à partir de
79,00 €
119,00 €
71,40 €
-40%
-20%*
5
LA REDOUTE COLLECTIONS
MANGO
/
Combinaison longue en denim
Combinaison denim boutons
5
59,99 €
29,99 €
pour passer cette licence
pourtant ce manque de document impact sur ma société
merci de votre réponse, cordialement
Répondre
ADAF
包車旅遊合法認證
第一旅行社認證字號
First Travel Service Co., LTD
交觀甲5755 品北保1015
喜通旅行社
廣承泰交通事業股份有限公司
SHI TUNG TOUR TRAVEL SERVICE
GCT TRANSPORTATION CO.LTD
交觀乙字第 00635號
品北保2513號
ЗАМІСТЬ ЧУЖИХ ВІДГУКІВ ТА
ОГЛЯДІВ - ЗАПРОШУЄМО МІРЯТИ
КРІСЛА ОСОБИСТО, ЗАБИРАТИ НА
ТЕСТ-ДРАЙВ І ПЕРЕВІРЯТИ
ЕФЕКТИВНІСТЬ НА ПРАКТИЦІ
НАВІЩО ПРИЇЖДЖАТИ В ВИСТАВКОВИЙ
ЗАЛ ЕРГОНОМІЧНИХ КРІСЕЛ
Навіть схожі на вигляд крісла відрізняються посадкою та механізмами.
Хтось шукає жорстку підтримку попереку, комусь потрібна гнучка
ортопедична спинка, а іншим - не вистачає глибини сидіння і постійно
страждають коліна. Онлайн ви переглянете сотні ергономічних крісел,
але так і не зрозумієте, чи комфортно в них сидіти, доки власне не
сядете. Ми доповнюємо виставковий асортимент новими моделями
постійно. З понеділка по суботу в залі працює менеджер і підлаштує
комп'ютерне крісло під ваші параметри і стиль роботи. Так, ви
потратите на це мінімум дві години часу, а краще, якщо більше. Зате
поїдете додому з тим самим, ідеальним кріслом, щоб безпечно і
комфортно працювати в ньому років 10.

...

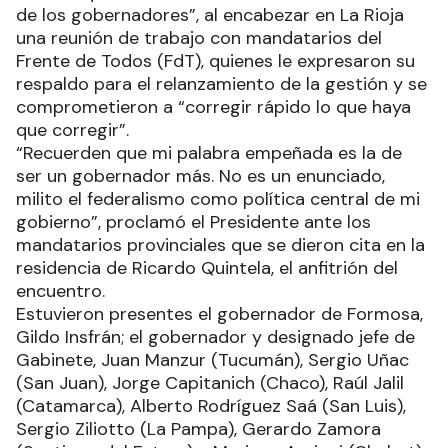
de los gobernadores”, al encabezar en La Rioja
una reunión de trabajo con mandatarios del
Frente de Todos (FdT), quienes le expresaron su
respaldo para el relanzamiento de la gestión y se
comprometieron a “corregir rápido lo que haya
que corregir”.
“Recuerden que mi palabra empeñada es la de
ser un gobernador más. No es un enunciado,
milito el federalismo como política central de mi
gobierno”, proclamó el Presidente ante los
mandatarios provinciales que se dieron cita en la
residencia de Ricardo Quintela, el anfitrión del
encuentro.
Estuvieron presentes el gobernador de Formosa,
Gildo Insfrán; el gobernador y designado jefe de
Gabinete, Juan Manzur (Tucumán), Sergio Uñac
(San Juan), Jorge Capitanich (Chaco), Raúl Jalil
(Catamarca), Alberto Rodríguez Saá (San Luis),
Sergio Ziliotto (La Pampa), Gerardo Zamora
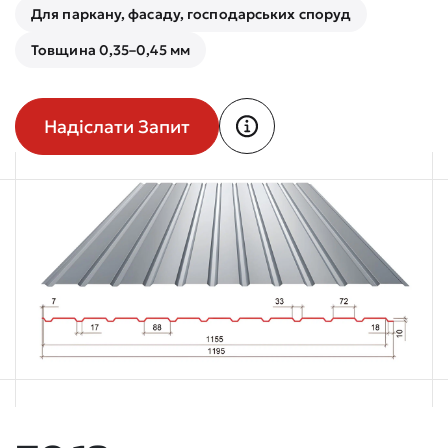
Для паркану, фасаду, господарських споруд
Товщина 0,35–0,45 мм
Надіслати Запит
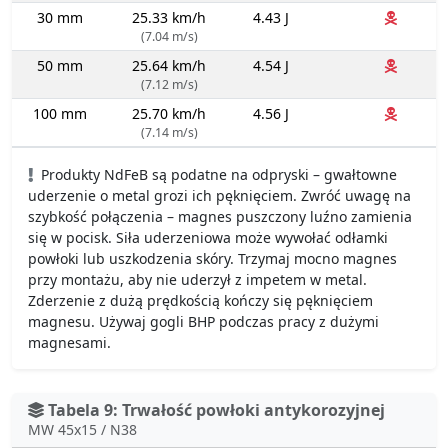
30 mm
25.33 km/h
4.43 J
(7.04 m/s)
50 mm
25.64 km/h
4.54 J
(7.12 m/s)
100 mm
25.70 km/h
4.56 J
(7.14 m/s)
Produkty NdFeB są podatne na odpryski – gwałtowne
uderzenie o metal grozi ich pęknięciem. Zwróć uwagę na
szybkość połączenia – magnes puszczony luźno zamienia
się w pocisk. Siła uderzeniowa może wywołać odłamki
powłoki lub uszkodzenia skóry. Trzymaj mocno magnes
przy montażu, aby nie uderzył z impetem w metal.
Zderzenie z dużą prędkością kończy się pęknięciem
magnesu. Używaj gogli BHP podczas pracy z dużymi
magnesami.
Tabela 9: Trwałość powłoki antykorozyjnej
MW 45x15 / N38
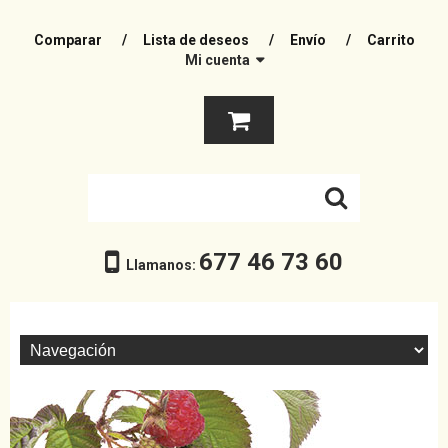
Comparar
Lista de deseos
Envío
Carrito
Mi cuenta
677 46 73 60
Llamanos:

...

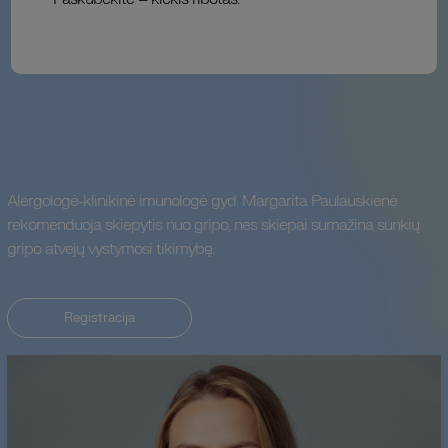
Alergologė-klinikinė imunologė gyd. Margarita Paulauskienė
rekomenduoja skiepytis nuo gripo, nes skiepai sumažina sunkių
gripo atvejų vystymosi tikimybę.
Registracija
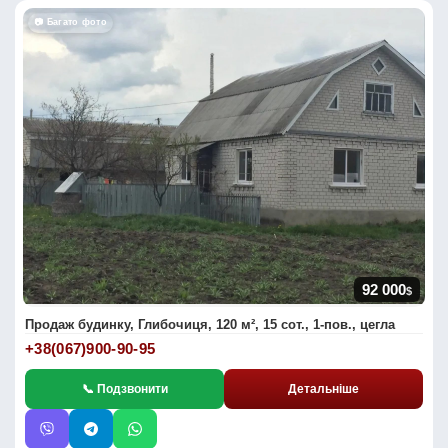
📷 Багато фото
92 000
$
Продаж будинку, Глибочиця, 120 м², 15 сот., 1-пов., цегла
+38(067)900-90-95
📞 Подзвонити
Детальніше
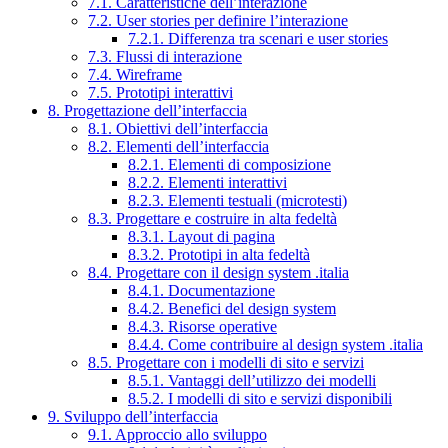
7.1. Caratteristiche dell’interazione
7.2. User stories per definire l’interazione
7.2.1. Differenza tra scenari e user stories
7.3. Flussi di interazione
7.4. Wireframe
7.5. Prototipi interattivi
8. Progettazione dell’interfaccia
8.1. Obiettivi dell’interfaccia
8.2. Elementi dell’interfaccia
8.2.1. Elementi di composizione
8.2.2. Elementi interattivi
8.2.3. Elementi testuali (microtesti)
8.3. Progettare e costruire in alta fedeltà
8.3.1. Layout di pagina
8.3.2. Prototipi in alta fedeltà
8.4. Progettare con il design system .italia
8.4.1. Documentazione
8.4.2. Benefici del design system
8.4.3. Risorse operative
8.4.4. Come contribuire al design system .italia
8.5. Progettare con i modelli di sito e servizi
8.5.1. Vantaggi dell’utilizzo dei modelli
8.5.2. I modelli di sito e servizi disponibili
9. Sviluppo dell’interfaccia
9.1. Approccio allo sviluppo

### Activity:
Please give an exact copy of the entries above, from the line with "à partir de" down to the line with "ЗАМІСТЬ ЧУЖИХ ВІДГУКІВ ТА", inclusive, and nothing else.

### Response to the exercise:
à partir de
79,00 €
119,00 €
71,40 €
-40%
-20%*
5
LA REDOUTE COLLECTIONS
MANGO
/
Combinaison longue en denim
Combinaison denim boutons
5
59,99 €
29,99 €
pour passer cette licence
pourtant ce manque de document impact sur ma société
merci de votre réponse, cordialement
Répondre
ADAF
包車旅遊合法認證
第一旅行社認證字號
First Travel Service Co., LTD
交觀甲5755 品北保1015
喜通旅行社
廣承泰交通事業股份有限公司
SHI TUNG TOUR TRAVEL SERVICE
GCT TRANSPORTATION CO.LTD
交觀乙字第 00635號
品北保2513號
ЗАМІСТЬ ЧУЖИХ ВІДГУКІВ ТА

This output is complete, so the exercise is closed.